### [WORK TO COMPLETE]
Only the lines from the beginning of the entries through the one that holds "Grundlage von Art." may appear in the answer, written out exactly and free of pictures.

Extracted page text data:
***
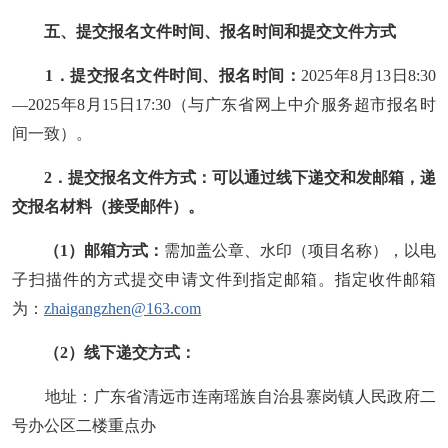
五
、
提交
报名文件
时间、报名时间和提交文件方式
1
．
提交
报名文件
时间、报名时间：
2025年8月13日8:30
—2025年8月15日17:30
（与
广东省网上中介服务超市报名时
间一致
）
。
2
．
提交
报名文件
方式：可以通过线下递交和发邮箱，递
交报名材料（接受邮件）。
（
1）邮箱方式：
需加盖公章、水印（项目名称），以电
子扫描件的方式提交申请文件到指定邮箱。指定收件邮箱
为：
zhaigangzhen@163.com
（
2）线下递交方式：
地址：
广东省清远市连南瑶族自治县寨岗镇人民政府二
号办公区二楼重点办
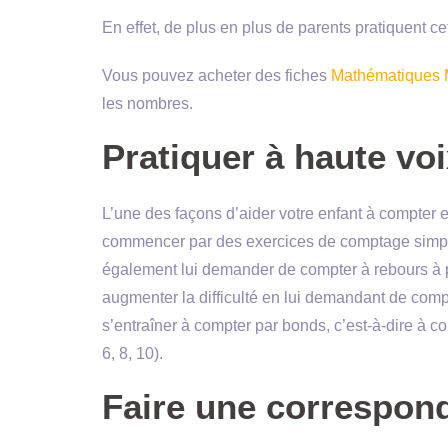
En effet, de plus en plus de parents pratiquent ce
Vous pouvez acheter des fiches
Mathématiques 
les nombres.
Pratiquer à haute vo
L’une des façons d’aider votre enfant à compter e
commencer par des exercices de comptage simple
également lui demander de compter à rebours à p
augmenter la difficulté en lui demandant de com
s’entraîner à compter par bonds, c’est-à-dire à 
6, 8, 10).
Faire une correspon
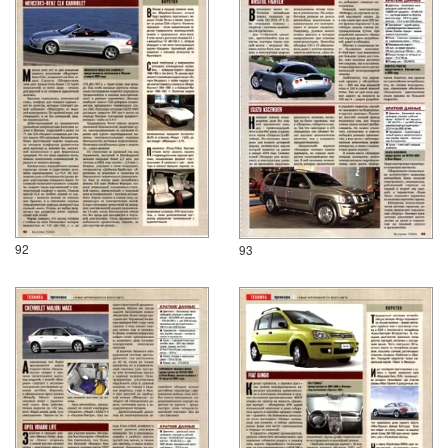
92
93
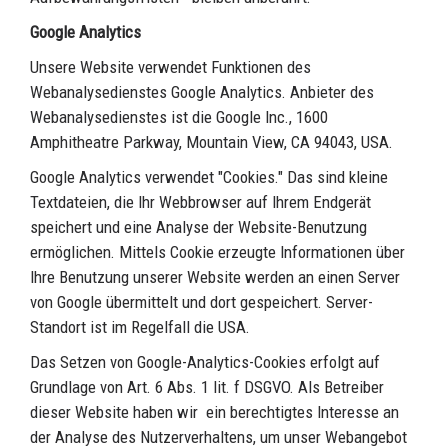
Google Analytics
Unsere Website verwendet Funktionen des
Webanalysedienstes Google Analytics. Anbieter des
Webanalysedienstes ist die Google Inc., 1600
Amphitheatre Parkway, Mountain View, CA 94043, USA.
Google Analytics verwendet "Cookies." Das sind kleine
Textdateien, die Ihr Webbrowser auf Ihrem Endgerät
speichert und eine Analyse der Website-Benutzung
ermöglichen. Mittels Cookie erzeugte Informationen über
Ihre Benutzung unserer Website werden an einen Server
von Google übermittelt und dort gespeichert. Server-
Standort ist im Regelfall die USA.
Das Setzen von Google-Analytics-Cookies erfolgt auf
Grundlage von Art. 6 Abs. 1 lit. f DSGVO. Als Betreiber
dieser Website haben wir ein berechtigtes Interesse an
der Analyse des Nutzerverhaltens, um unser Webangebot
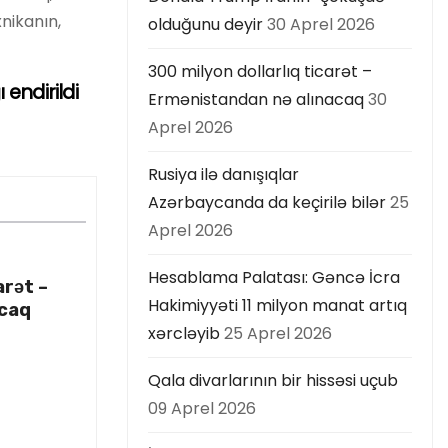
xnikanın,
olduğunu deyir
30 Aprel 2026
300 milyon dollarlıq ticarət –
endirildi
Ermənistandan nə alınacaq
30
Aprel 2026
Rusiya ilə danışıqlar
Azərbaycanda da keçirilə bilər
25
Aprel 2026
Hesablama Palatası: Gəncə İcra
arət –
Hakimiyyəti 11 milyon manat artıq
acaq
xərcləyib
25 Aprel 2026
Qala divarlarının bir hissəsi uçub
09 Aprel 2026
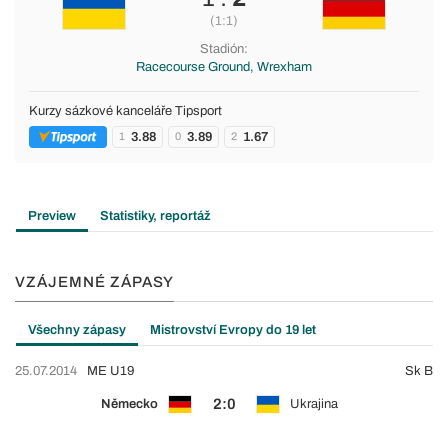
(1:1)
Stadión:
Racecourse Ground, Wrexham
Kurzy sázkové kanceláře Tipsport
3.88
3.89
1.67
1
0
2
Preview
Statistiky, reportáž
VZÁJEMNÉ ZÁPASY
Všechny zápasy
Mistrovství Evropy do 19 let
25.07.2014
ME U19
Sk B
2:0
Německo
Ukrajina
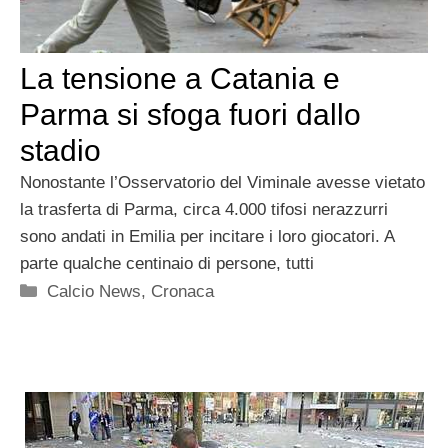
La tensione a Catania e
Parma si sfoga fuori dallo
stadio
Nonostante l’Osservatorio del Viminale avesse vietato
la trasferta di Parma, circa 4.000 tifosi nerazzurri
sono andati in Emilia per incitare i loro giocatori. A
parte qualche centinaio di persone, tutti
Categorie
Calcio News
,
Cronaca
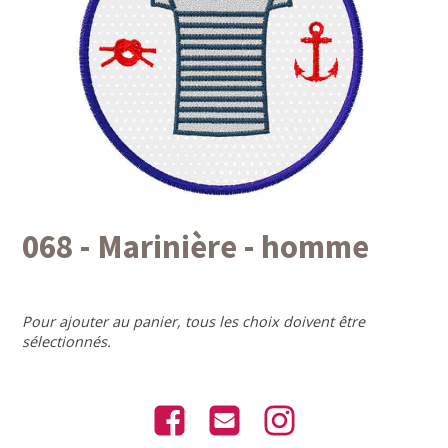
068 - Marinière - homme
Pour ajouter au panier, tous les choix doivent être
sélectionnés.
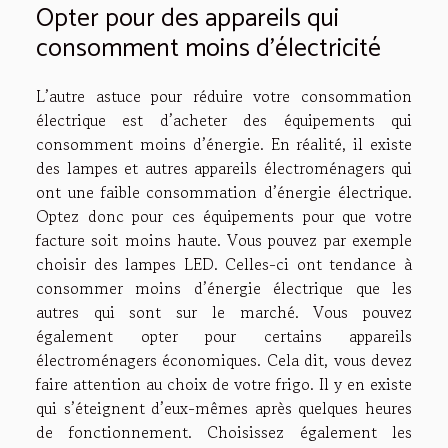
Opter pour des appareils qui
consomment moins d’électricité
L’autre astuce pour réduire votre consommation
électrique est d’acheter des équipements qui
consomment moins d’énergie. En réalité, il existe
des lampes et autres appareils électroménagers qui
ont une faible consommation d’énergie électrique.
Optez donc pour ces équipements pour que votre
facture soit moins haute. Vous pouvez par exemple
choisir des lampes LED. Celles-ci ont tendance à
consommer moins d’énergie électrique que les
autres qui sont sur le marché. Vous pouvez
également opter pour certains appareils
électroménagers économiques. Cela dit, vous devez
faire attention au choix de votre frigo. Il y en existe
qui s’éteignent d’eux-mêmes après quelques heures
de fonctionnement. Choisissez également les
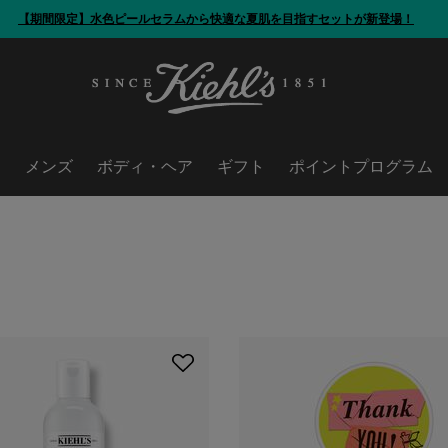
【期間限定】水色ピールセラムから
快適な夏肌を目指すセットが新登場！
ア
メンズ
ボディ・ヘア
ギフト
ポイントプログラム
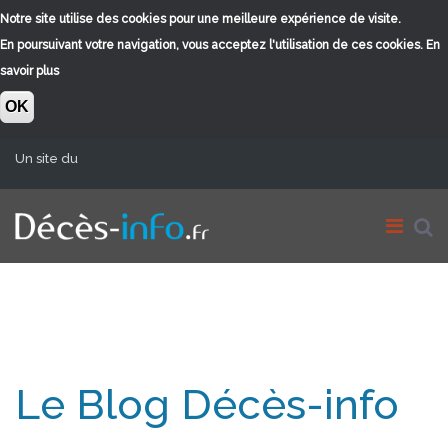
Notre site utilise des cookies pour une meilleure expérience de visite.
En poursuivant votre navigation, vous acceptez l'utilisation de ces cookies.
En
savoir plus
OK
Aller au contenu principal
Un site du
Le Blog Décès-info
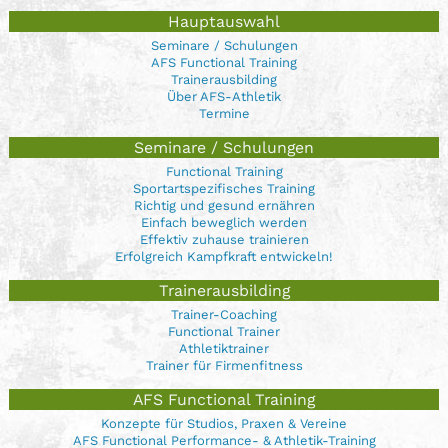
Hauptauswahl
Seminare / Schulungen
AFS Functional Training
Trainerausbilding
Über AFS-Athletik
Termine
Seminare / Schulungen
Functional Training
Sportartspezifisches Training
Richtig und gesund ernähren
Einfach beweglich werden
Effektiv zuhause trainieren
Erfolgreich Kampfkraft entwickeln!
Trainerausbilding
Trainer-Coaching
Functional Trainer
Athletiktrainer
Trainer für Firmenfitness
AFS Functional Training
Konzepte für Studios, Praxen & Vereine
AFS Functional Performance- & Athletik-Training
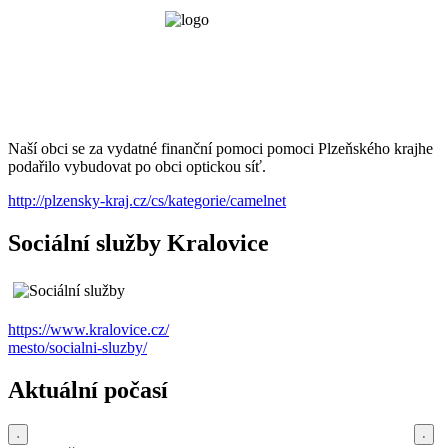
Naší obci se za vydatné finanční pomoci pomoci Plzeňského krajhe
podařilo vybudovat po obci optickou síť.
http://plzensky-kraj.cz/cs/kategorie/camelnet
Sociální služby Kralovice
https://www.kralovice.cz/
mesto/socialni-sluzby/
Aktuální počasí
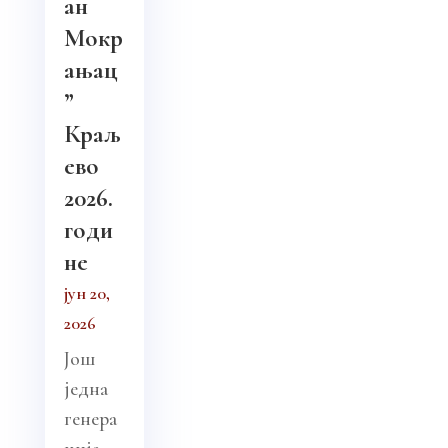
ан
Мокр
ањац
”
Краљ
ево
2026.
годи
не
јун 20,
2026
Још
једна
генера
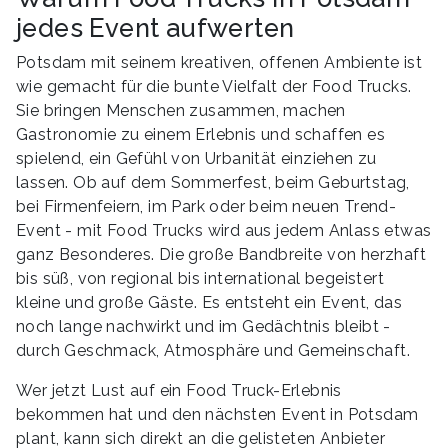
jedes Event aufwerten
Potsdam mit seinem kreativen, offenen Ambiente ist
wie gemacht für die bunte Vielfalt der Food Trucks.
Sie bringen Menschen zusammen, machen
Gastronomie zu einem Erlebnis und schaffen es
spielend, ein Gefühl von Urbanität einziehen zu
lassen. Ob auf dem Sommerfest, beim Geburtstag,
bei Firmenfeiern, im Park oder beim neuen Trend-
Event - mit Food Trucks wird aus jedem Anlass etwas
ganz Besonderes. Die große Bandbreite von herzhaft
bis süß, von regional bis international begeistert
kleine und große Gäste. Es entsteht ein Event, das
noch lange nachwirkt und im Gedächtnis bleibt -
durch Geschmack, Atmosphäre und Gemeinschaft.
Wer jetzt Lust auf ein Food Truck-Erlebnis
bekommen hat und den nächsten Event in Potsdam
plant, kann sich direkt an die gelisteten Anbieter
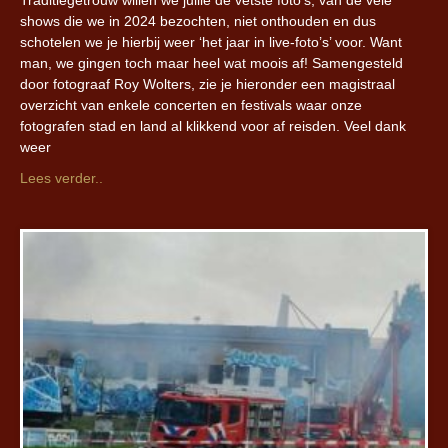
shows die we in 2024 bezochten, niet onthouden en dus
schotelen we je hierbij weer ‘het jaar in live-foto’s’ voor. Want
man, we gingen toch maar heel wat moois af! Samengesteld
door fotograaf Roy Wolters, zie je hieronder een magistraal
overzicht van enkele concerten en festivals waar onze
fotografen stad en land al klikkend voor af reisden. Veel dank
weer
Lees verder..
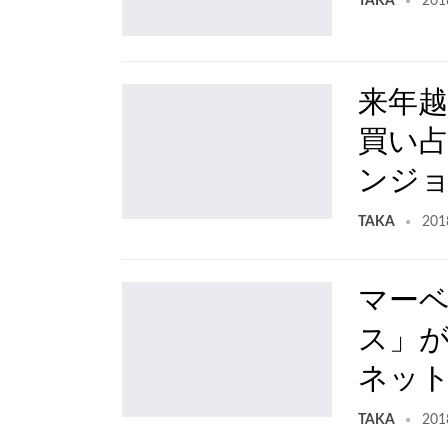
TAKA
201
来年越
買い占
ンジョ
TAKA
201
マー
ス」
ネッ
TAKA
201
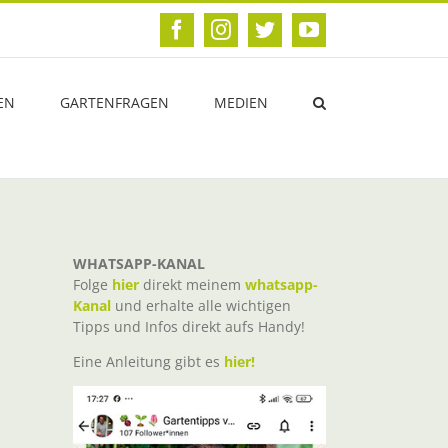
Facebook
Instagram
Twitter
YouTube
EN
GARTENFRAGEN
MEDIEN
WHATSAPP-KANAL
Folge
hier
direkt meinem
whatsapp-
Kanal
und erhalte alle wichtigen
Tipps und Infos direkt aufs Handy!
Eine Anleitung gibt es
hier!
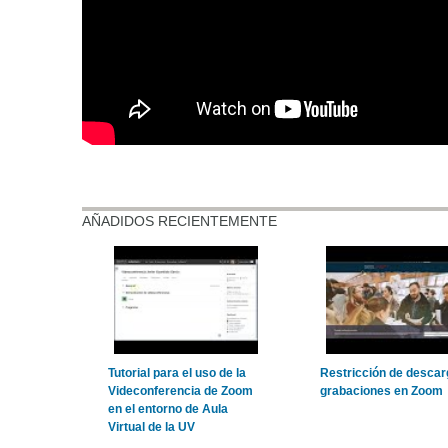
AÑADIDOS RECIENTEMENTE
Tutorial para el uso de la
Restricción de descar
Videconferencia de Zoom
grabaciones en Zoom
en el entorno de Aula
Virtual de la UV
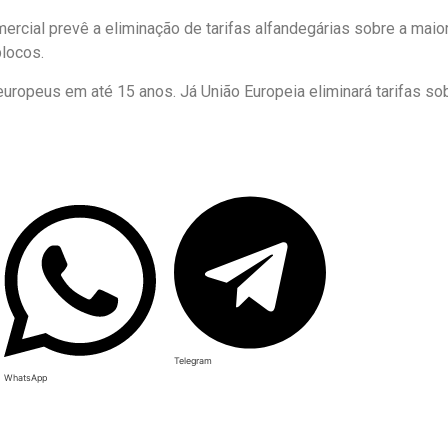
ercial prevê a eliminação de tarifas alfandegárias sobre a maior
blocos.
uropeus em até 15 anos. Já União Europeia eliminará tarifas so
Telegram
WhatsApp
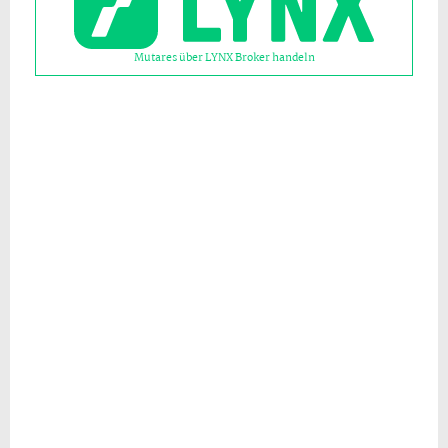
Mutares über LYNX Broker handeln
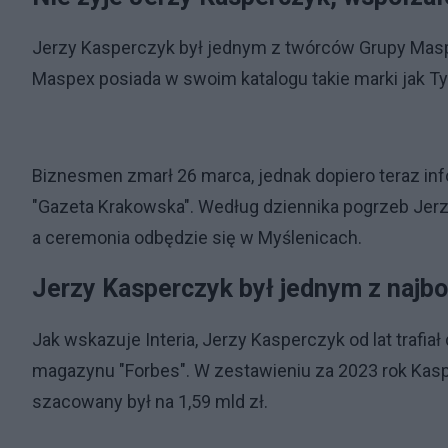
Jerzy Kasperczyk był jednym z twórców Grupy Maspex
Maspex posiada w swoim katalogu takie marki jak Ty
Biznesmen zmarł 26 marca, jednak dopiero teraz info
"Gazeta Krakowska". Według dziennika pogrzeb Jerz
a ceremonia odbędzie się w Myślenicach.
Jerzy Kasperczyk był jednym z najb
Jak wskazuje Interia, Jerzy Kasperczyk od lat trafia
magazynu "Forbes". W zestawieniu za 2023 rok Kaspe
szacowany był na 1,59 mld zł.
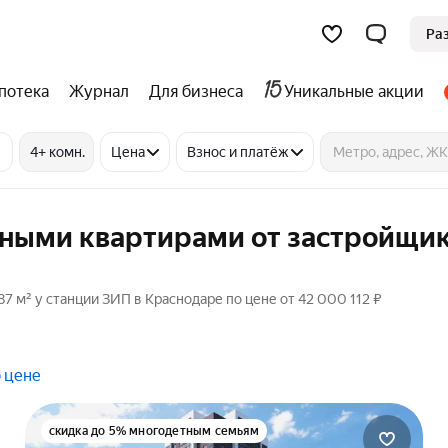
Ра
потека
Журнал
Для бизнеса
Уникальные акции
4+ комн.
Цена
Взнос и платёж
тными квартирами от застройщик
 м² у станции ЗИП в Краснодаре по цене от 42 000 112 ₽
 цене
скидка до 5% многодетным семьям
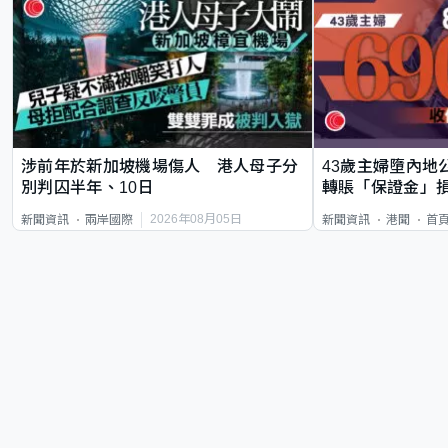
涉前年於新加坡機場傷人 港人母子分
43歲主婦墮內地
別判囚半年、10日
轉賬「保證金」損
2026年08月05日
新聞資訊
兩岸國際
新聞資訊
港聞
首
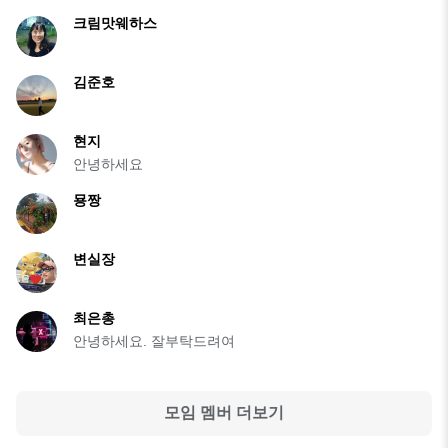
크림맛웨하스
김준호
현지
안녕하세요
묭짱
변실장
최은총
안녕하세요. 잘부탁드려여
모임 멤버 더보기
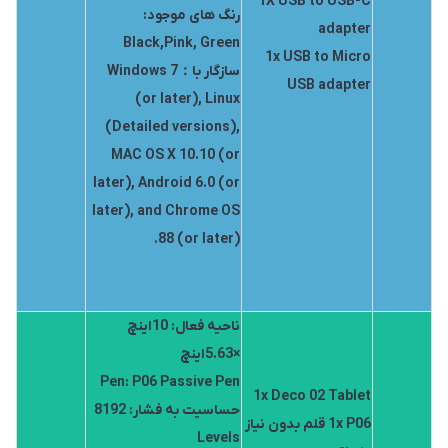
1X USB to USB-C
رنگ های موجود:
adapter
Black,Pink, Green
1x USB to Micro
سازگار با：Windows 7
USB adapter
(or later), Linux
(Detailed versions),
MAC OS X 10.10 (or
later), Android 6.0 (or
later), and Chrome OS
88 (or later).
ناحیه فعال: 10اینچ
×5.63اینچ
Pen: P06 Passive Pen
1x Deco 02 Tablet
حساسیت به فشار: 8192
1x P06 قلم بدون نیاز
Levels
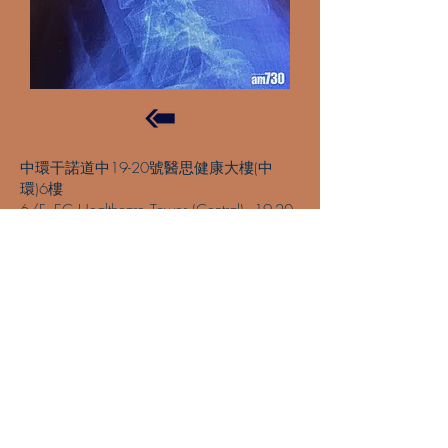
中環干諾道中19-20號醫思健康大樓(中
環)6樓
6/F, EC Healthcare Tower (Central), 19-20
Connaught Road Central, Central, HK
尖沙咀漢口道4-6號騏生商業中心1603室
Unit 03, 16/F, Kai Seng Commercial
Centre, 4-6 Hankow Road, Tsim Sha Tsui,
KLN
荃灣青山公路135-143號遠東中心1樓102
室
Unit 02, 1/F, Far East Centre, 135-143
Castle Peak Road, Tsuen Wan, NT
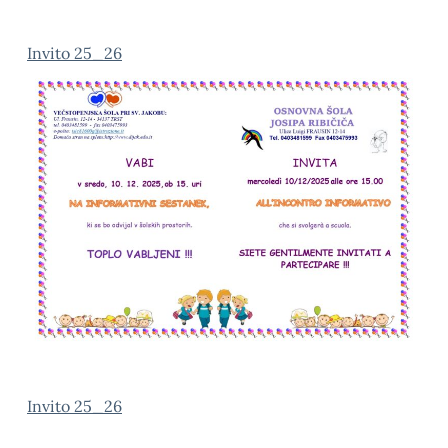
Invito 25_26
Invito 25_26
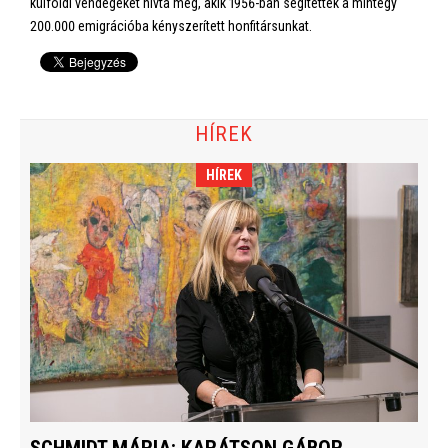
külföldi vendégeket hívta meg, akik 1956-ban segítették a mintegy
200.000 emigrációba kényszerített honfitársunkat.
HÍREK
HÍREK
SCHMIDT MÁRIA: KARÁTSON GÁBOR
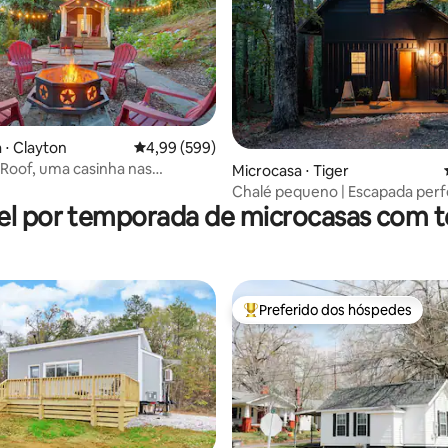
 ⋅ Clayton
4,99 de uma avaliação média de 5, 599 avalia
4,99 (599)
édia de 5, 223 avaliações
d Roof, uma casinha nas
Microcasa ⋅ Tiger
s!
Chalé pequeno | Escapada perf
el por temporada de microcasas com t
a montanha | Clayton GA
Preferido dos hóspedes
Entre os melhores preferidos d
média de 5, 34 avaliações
***
### [SOLVED PROBLEM]
五
、
提交
报名文件
时间、报名时间和提交文件方式
1
．
提交
报名文件
时间、报名时间：
2025年8月13日8:30
—2025年8月15日17:30
（与
广东省网上中介服务超市报名时
间一致
）
。
2
．
提交
报名文件
方式：可以通过线下递交和发邮箱，递
交报名材料（接受邮件）。
（
1）邮箱方式：
需加盖公章、水印（项目名称），以电
子扫描件的方式提交申请文件到指定邮箱。指定收件邮箱
为：
zhaigangzhen@163.com
（
2）线下递交方式：
地址：
广东省清远市连南瑶族自治县寨岗镇人民政府二
号办公区二楼重点办
En effet, de plus en plus de parents pratiquent ce
Vous pouvez acheter des fiches
Mathématiques 
les nombres.
Pratiquer à haute vo
L’une des façons d’aider votre enfant à compter e
commencer par des exercices de comptage simple
également lui demander de compter à rebours à p
augmenter la difficulté en lui demandant de com
s’entraîner à compter par bonds, c’est-à-dire à 
6, 8, 10).
Faire une correspon
92
93
Google Analytics
Unsere Website verwendet Funktionen des
Webanalysedienstes Google Analytics. Anbieter des
Webanalysedienstes ist die Google Inc., 1600
Amphitheatre Parkway, Mountain View, CA 94043, USA.
Google Analytics verwendet "Cookies." Das sind kleine
Textdateien, die Ihr Webbrowser auf Ihrem Endgerät
speichert und eine Analyse der Website-Benutzung
ermöglichen. Mittels Cookie erzeugte Informationen über
Ihre Benutzung unserer Website werden an einen Server
von Google übermittelt und dort gespeichert. Server-
Standort ist im Regelfall die USA.
Das Setzen von Google-Analytics-Cookies erfolgt auf
Grundlage von Art. 6 Abs. 1 lit. f DSGVO. Als Betreiber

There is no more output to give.